It sounds like your boy is darkening due to maturity....they reach sexual maturity long before they are full grown...a very common blue is what you are describing with the nearly black head and dark blue the rest of body...too bad because I really like the blue of your avatar!


----------



## Foisair (Aug 3, 2011)

My delta tail boy Beast ended up being a marble. He started out with a little more white than my avatar and now he's completely dark blue with a black head. It's really neat to watch them change but I kind of miss the white.


----------



## Domino (Dec 29, 2011)

When I first got Logan, he was a sickly pale yellow, but after swimming around in a 5 gallon tank for a while, he turned deep orange.


----------



## True Indigo (Mar 22, 2012)

It's definitely possible. When I got my betta (pictured), he was primarily red with a little tiny bit of aqua-blue on his top fin. Now half his body is aqua-blue and some of his fins have blue edges to them. He has even more blue now than you see in the picture.


----------



## Bethydan (Mar 22, 2012)

I love that name, True Indigo. :-D You should get an orange betta now and name it Magikarp.


----------



## True Indigo (Mar 22, 2012)

Hahaha, thanks.
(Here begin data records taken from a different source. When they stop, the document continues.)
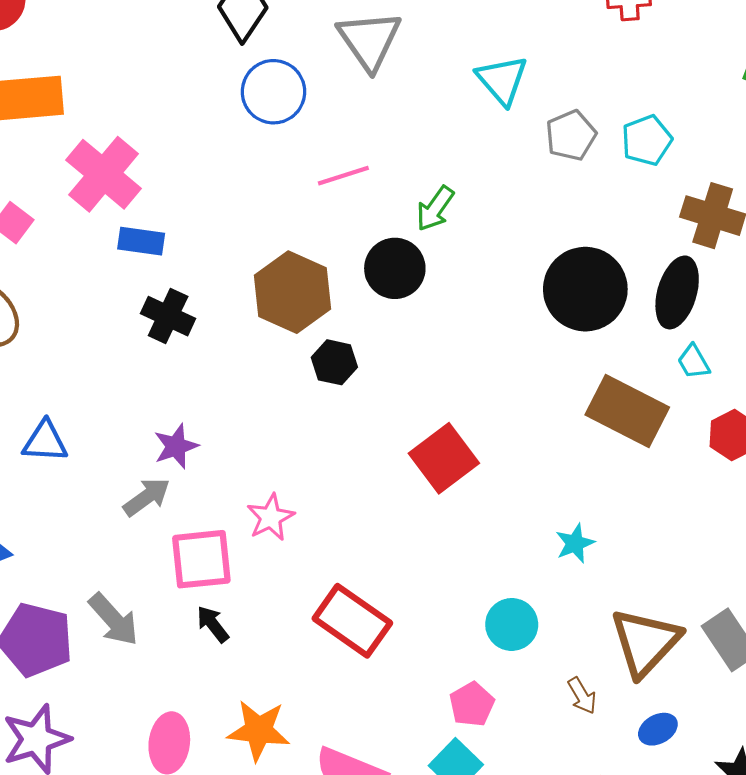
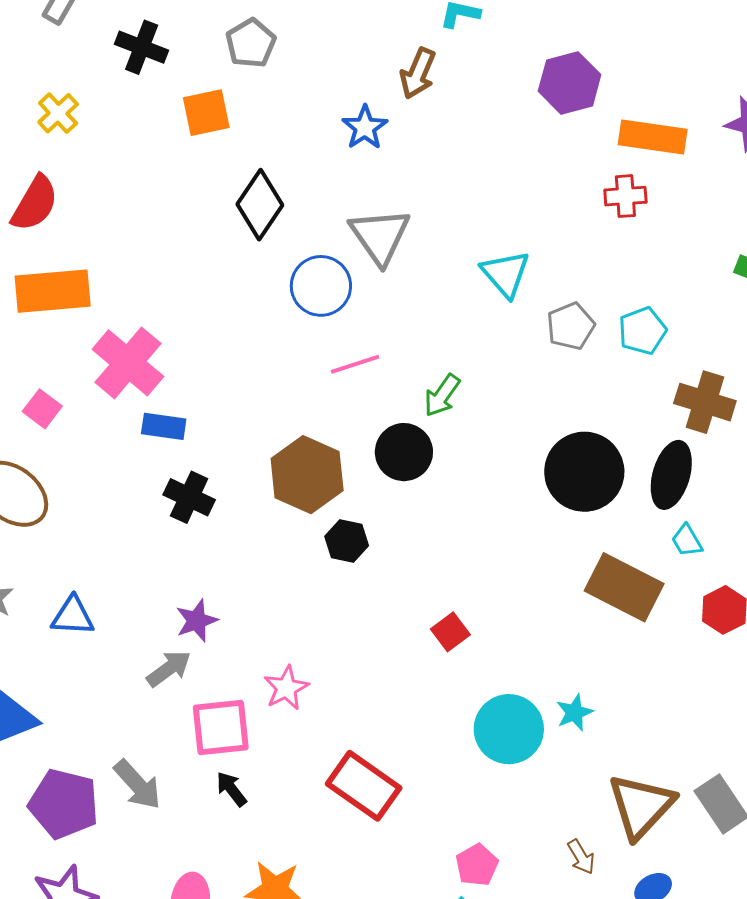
blue circle: (273, 92) -> (321, 286), moved
red square: (444, 458) -> (450, 632), size x0.6
cyan circle: (512, 624) -> (509, 729), moved, size x1.4

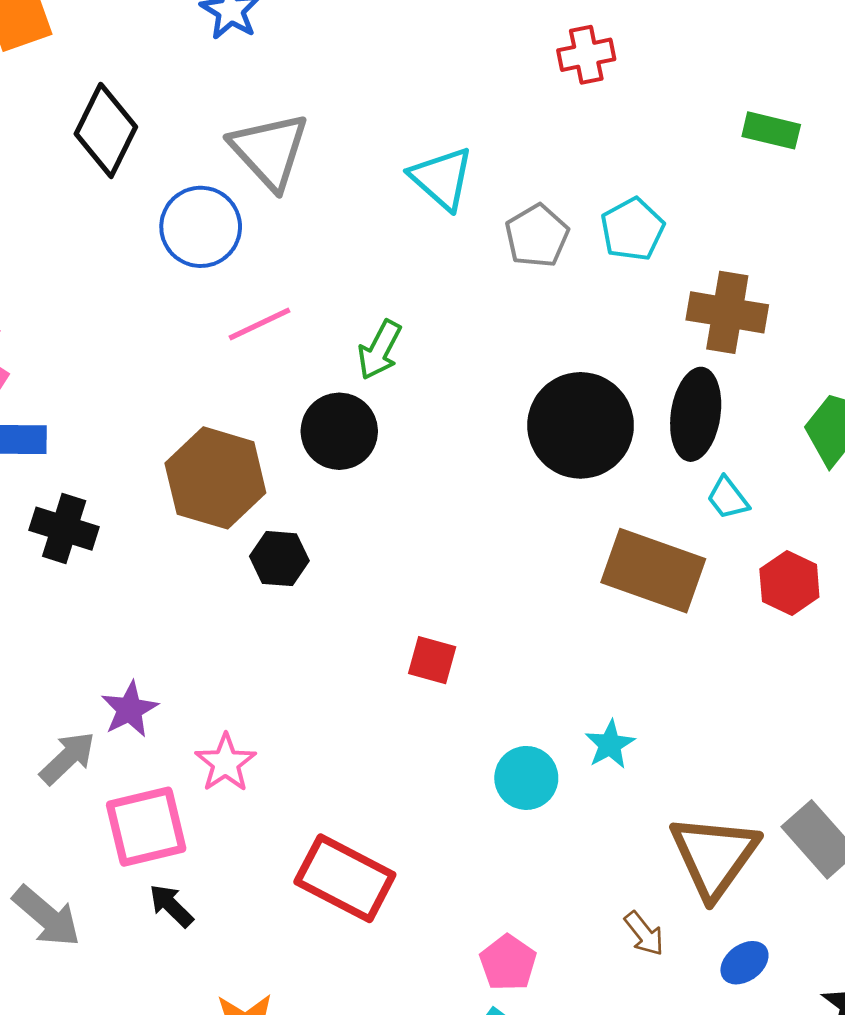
purple star: (197, 621) -> (130, 709), moved
red square: (450, 632) -> (432, 660), turned -30
cyan circle: (509, 729) -> (526, 778), size x0.7

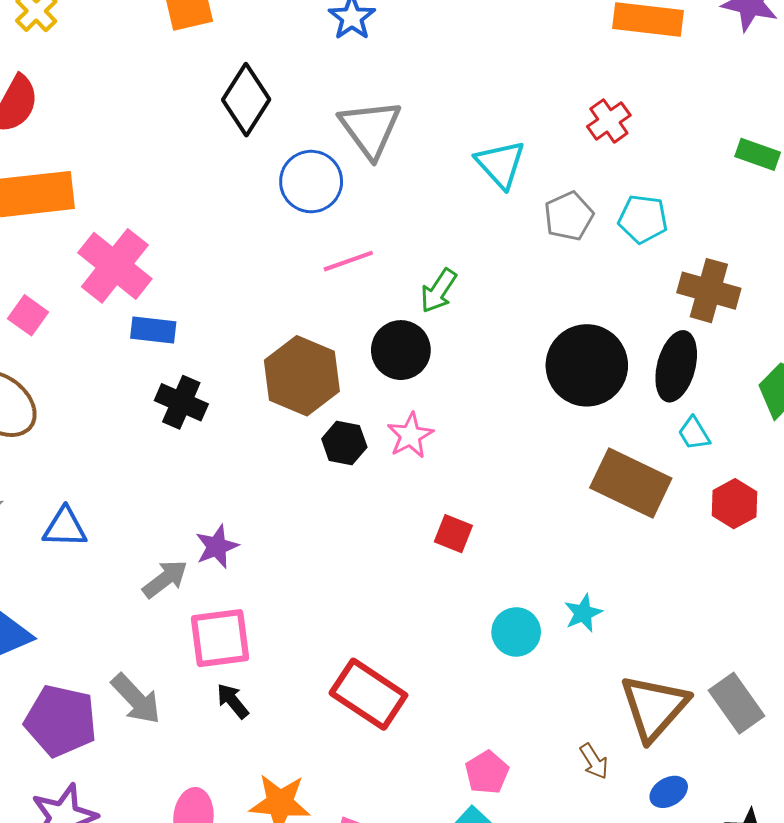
red cross: (586, 55) -> (609, 121), moved, turned -30
cyan pentagon: (632, 229) -> (643, 219), turned 30
pink star: (226, 763) -> (410, 435), moved

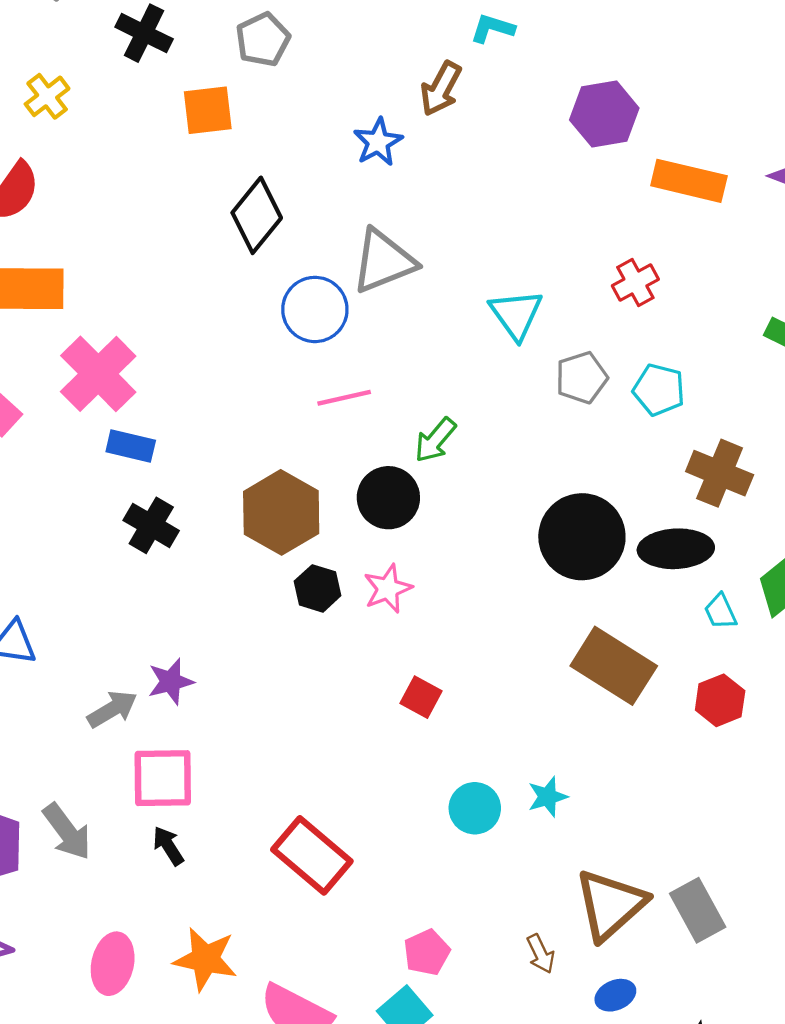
gray triangle: (370, 129) -> (384, 261), turned 38
black ellipse: (676, 366) -> (676, 549), turned 66
cyan trapezoid: (694, 433) -> (720, 612), moved

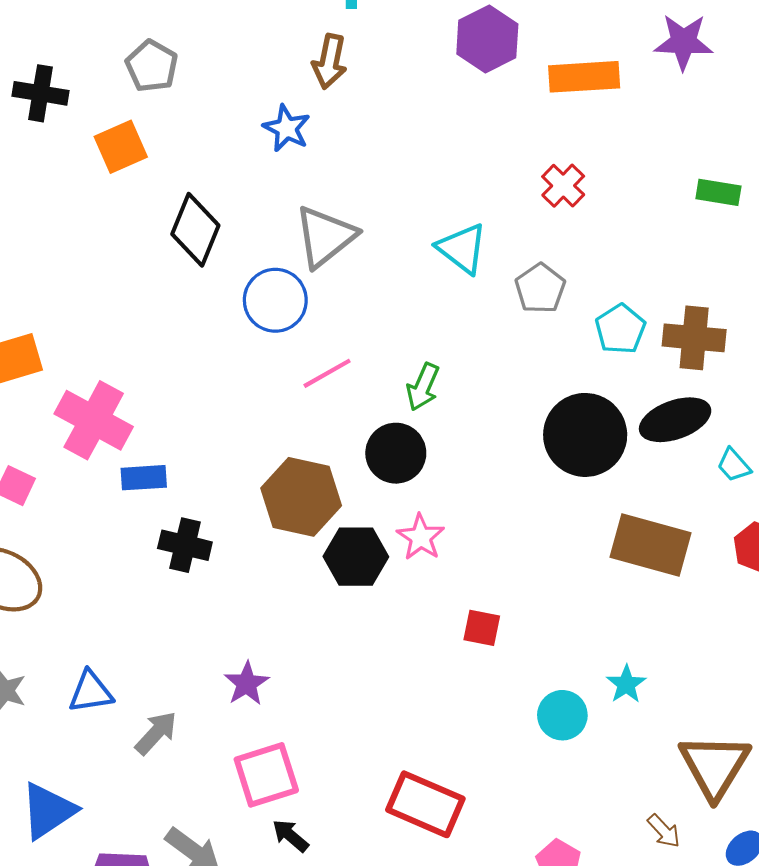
cyan pentagon: (659, 390) -> (620, 329), moved, turned -30
black hexagon: (318, 588) -> (356, 557), size x1.4
gray arrow: (112, 709) -> (156, 733), moved

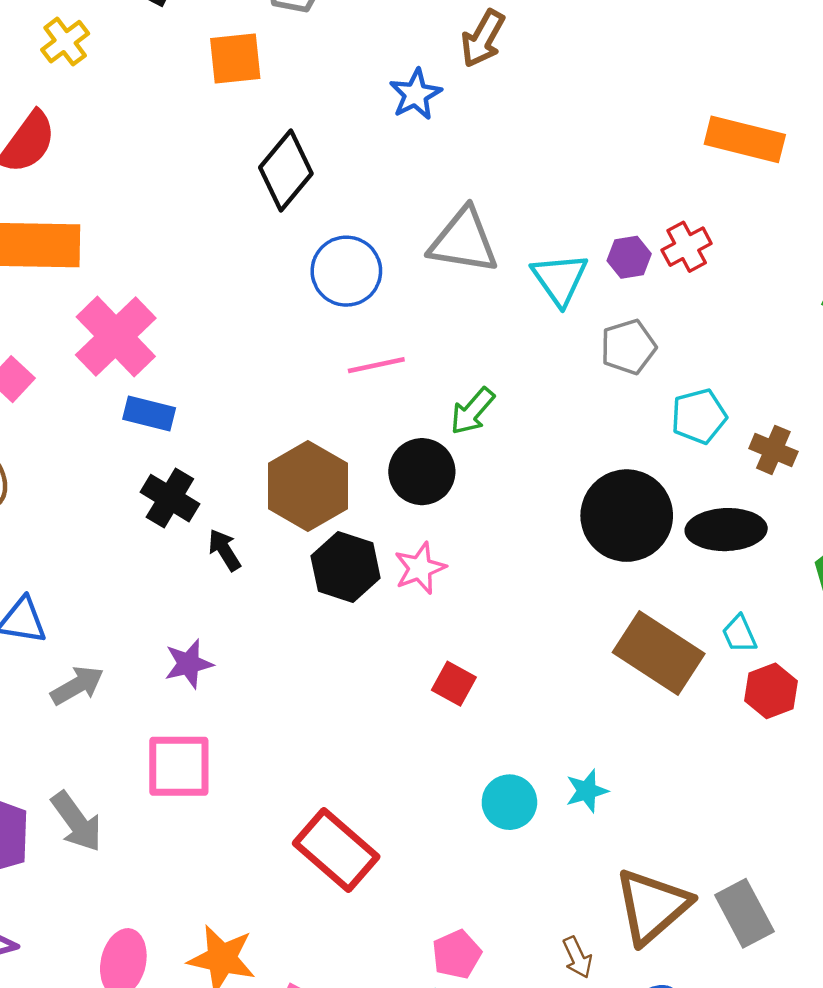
purple hexagon: (487, 39) -> (629, 257), moved, size x0.6
gray triangle: (325, 237) -> (464, 241), moved, turned 30
brown cross: (694, 338) -> (773, 450), size x0.7
cyan trapezoid: (734, 465) -> (739, 634), moved
black arrow: (290, 836) -> (224, 550), moved

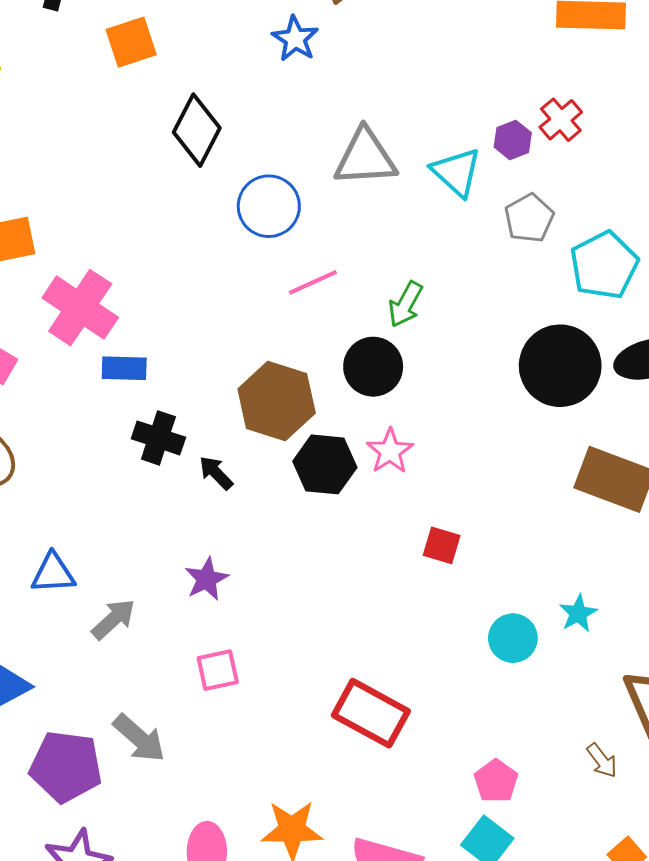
cyan pentagon: (699, 416) -> (604, 265), size x1.4
pink square: (179, 766) -> (218, 670), size x0.7

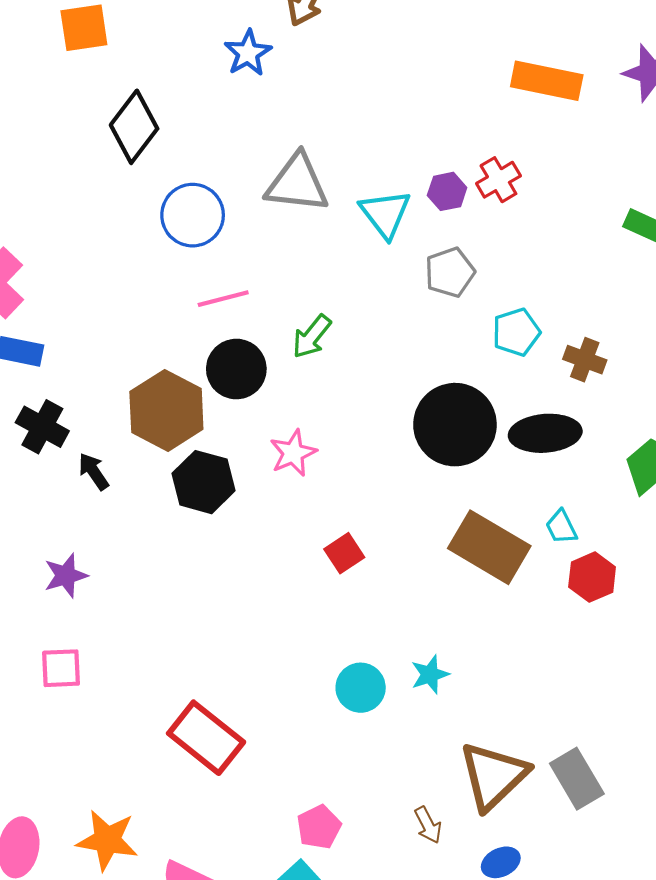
cyan pentagon: (604, 265) -> (516, 332), size x0.7
black circle: (373, 367) -> (236, 369), moved
pink star: (390, 451) -> (293, 453), moved
red square: (442, 545) -> (344, 553), moved, turned 30

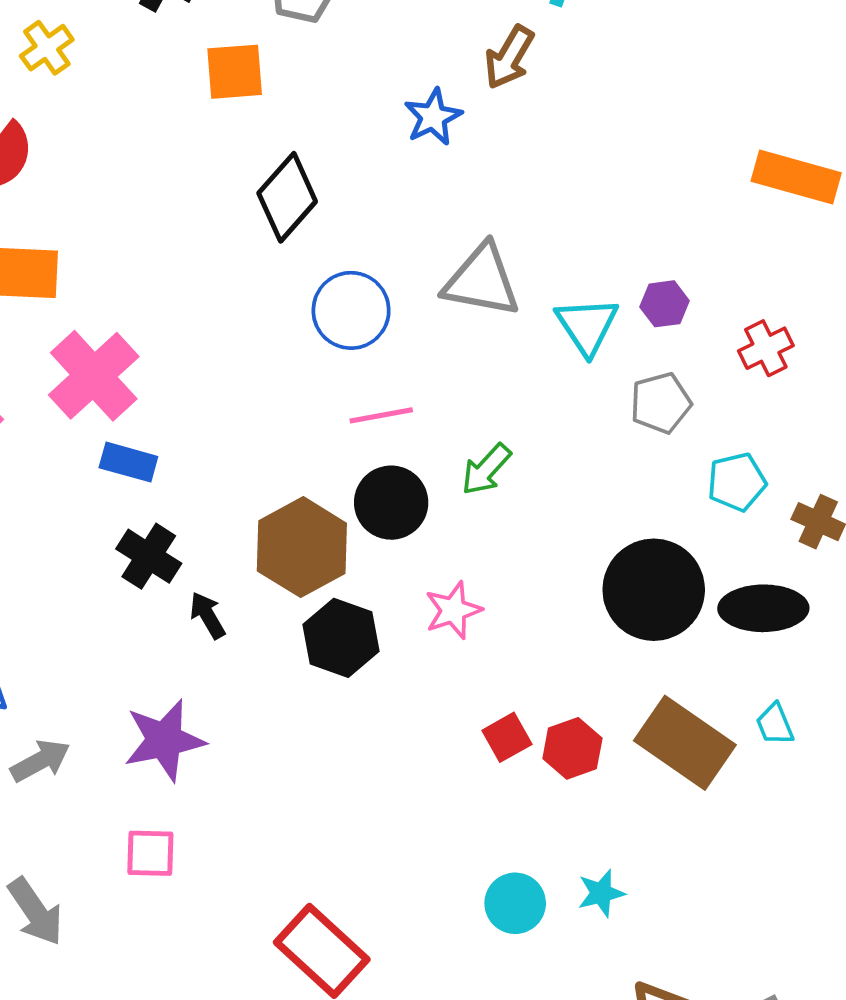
red cross: (498, 180) -> (766, 348), moved
purple star: (66, 576) -> (164, 740), size x1.5
red hexagon: (592, 577) -> (572, 748), moved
It made more sense when I got him. He was very feisty and would thrash around whenever I got near. He was more red than he is now and it reminded me of the Red Gyarados from the game. Hahaha.

Maybe I'll get an orange plakat and name it Magikarp. Haha. XD Glad you like the name though!


----------



## Cattitude (Apr 19, 2012)

Armand is a lot darker blue in the body now than he was in my avatar. He's a beautiful royal blue now, it's still a bit marbled. His head is still pale and his fins haven't changed. 

He was spawned last December, so I am guessing he will continue to change colour as he matures. I'm not sure what age they mature at, but he's still pretty small.


----------



## Sivan (Aug 30, 2010)

Young bettas generally develop their colors as they get older, which changes what they look like in terms of color. If they are in poor conditions they turn pale, which is a cause for concern. If your betta pales it is important to find out why.


----------



## ShermanTheBetta (Jan 28, 2015)

When I got my betta (about two weeks ago) he was a pale blue now his head is black and he has shimmery green and blue fins! Oh and I named him last week his name is Sherman


----------



## Twstdtink (Apr 12, 2016)

Sorry to resurrect an old thread. Our betta, Sunny, changed color in the last 9 days and I was concerned. It was nice to find this thread and see that this is a common occurrence. In the picture, you can see Sunny was a shimmery turquoise with red accents on the 8th (when we got him from Petco). Now he's a pretty royal blue with red accents. Since he's still quite young, I'm excited to see where his coloring ends up. Anyone else want to share photos of their Betta transformations?


----------